By: Sarah Boesveld
For Bev Colasimone MacDonald, it was a comfort to be in the same room with several other mothers who surrendered their children to Canadian maternity homes decades ago.
But even so, as she listened to their stories and spoke about her 16-year-old self — alone in a home for unwed mothers in Scarborough, Ont., where she remembers one nurse chiding her, saying this was good punishment for getting pregnant — it all flowed back.
“It triggers everything,” she said. “It was so painful, it was so life-altering, it was so wrong. The day I die is the day I’ll find peace because I won’t have to feel anymore. And I can guarantee 99% of the women [here] feel the same way.”
More than 70 mothers and adoptees from across Canada, the United States and even Australia gathered in a Vaughan, Ont., hotel Friday for the first Canadian conference for those who have been separated by adoption — a gathering organizers hope will raise public awareness about coerced and forced adoption and pressure the federal government to call an inquiry.
Since the National Post launched an investigation this spring into historic coerced and forced adoptions that targeted unwed mothers, dozens of Canadian mothers, fathers and adoptees have spoken out about what happened to them. They told of church-run maternity homes that would take in young pregnant women only if the child was put up for adoption, of social workers withholding information about a mother’s social assistance options and of women signing adoption consent forms while recovering from childbirth or on powerful drugs. The United Church recently announced it will strike a task force to look into these practices, and a church representative at the conference said a 35-page archival report on the church’s role is now complete.

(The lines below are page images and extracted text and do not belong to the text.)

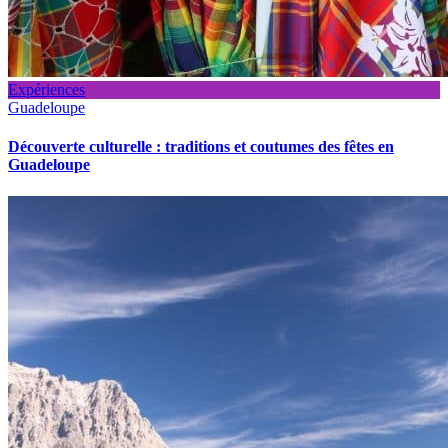
Expériences
Guadeloupe
Découverte culturelle : traditions et coutumes des fêtes en
Guadeloupe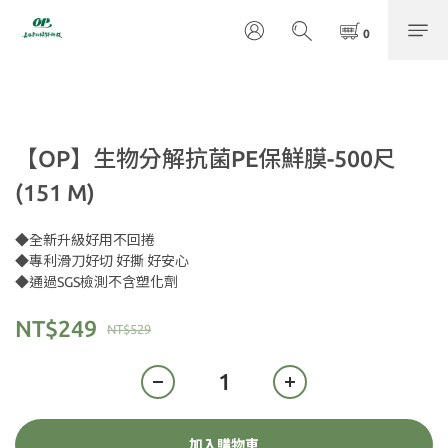
【OP】生物分解抗菌PE保鮮膜-500尺
(151 M)
◆全新升級好用不回捲
◆專利滑刀好切 好撕 好安心
◆通過SGS檢測不含塑化劑
NT$249
NT$529
加入購物車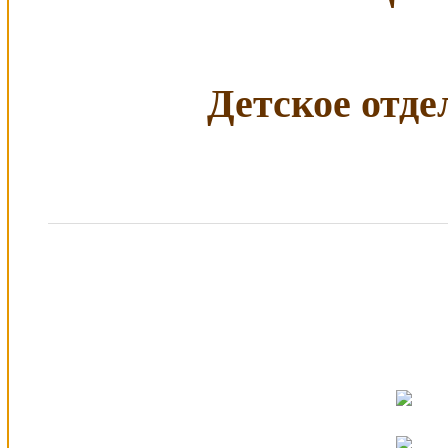
Детское отдел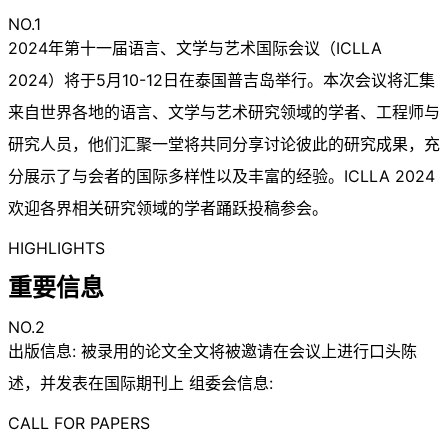
NO.1
2024年第十一届语言、文学与艺术国际会议（ICLLA
2024）将于5月10-12日在泰国普吉岛举行。本次会议将汇集
来自世界各地的语言、文学与艺术研究领域的学者、工程师与
研究人员，他们汇聚一堂将共同分享讨论彼此的研究成果，充
分展示了与会者的国际多样性以及丰富的经验。ICLLA 2024
欢迎各界相关研究领域的学者踊跃投稿参会。
HIGHLIGHTS
重要信息
NO.2
出版信息: 被录用的论文全文将被邀请在会议上进行口头陈
述，并发表在国际期刊上 组委会信息:
CALL FOR PAPERS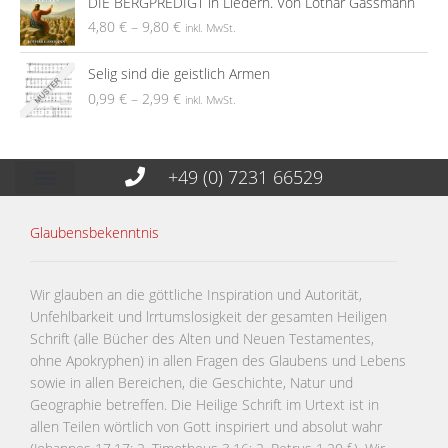
DIE BERGPREDIGT in Liedern. Von Lothar Gassmann
4,80
€
–
9,80
€
inkl. MwSt.
Selig sind die geistlich Armen
0,99
€
–
2,99
€
inkl. MwSt.
+49 (0) 7231 66529
Glaubensbekenntnis
Wir glauben an die göttliche Inspiration und Autorität,
Unfehlbarkeit und lrrtumslosigkeit der gesamten Heiligen
Schrift (alle Bücher des Alten und Neuen Testamentes,
ohne Apokryphen) in allen Fragen des Glaubens und Lebens
sowie in allen Bereichen, die Geschichte, Natur und
Geographie betreffen. Die Heilige Schrift im Urtext ist in
allen Teilen wörtlich von Gott inspiriert und absolut wahr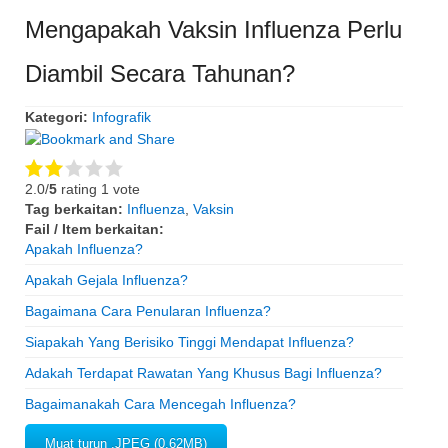
Mengapakah Vaksin Influenza Perlu
Diambil Secara Tahunan?
Kategori:
Infografik
2.0/
5
rating 1 vote
Tag berkaitan:
Influenza
,
Vaksin
Fail / Item berkaitan:
Apakah Influenza?
Apakah Gejala Influenza?
Bagaimana Cara Penularan Influenza?
Siapakah Yang Berisiko Tinggi Mendapat Influenza?
Adakah Terdapat Rawatan Yang Khusus Bagi Influenza?
Bagaimanakah Cara Mencegah Influenza?
Muat turun .JPEG (0.62MB)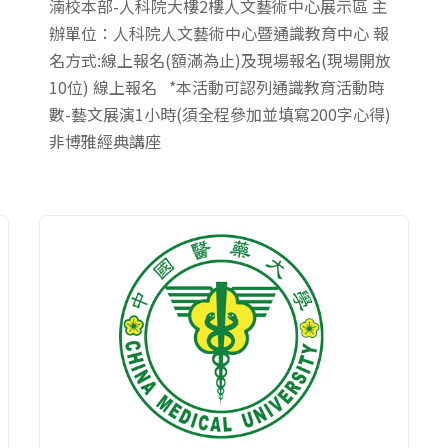
湳校本部-人科院大樓2樓人文藝術中心展示區 主
辦單位：人科院人文藝術中心暨通識教育中心 報
名方式:線上報名(額滿為止)及現場報名(現場開放
10位) 線上報名 *本活動可認列通識教育活動時
數-藝文展演1小時(須全程參加並填寫200字心得)
非博雅經典講座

“I think for us coming together this way, from across the whole country … this makes a statement that we’re starting to talk, we’re starting to come together and we want that national inquiry,” said Valerie Andrews, the executive director of Origins Canada, which organized the conference. “We want a national inquiry, we want the answers and we want the federal government to acknowledge and validate the illegal, unethical and human-rights abuses that happened to women post-World War Two and continuing after that through their adoption policies and practices.”

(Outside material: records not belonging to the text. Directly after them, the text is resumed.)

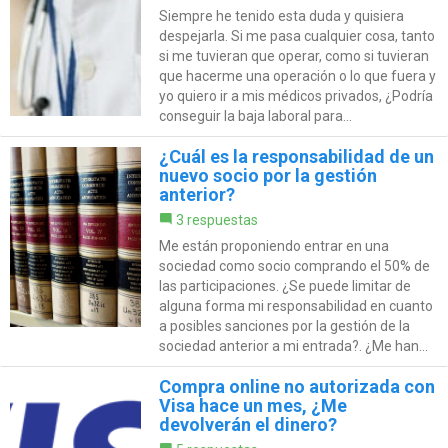
Siempre he tenido esta duda y quisiera
despejarla. Si me pasa cualquier cosa, tanto
si me tuvieran que operar, como si tuvieran
que hacerme una operación o lo que fuera y
yo quiero ir a mis médicos privados, ¿Podría
conseguir la baja laboral para...
¿Cuál es la responsabilidad de un
nuevo socio por la gestión
anterior?
3 respuestas
Me están proponiendo entrar en una
sociedad como socio comprando el 50% de
las participaciones. ¿Se puede limitar de
alguna forma mi responsabilidad en cuanto
a posibles sanciones por la gestión de la
sociedad anterior a mi entrada?. ¿Me han...
Compra online no autorizada con
Visa hace un mes, ¿Me
devolverán el dinero?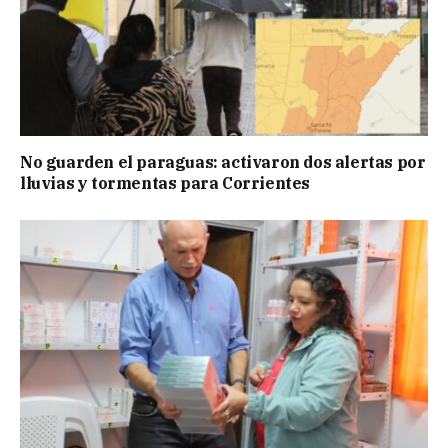
No guarden el paraguas: activaron dos alertas por
lluvias y tormentas para Corrientes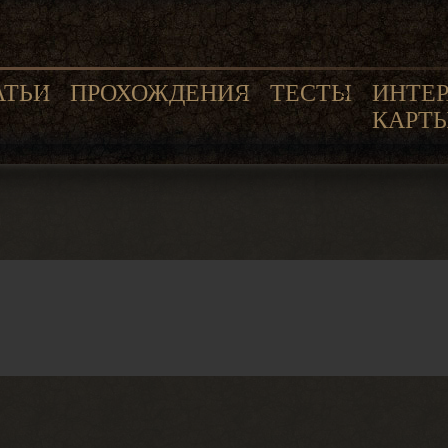
АТЬИ
ПРОХОЖДЕНИЯ
ТЕСТЫ
ИНТЕ
КАРТ
я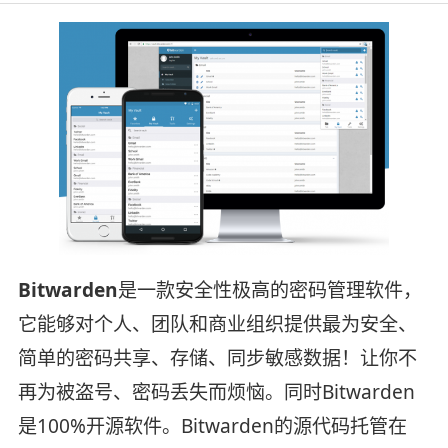
Bitwarden
是一款安全性极高的密码管理软件，
它能够对个人、团队和商业组织提供最为安全、
简单的密码共享、存储、同步敏感数据！让你不
再为被盗号、密码丢失而烦恼。同时Bitwarden
是100%开源软件。Bitwarden的源代码托管在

Ms. Andrews studied Statistics Canada data on illegitimate births from 1945 to 1973 and the rough rate of adoption among unmarried women at the time and estimated 350,000 Canadian women lost their children during this so-called “Baby Scoop Era.”
Between 1945 and 1975, 1.5 million women in the United States lost babies to coerced or forced adoption, according to documentarian Ann Fessler, who showed her new film A Girl Like Her at the conference.
Workshops and discussions spanned from the alleged cross-border trafficking of Montreal-born babies to Jewish families in New York City to the challenges and merits of “coming out” as an unwed mother — a presentation led by Barbara Estabrooks of New Hamburg, Ont., who became an advocate for speaking out after her appearance in a documentary 10 years ago helped reconnect her with the son she had given up.
Even after reuniting with her son 38 years later, “the grief and scars are still there,” she told the audience. “We both have missed so much. I expected to find my baby but instead I found a grown man.”
Beverley Smith and her daughter, Lynn Newmeyer, flew from the Prairies to seek guidance on how to dig up the truth about the boy Ms. Smith gave birth to at 18 — a seemingly healthy child she was told by staff at the Edmonton creche had died at five days old of complications from spina bifida.
“I don’t really believe my baby died,” Ms. Smith said Friday. “I think I was deceived.”
She never signed his death certificate, which Ms. Newmeyer managed to track down. (It had been signed by a nun at the creche.) Just two weeks ago, Ms. Newmeyer presented Ms. Smith with that documentation. They’re hoping an adoptee — born at the same maternity home around the time of the baby’s date of death — who is now searching for his birth mother may be her son.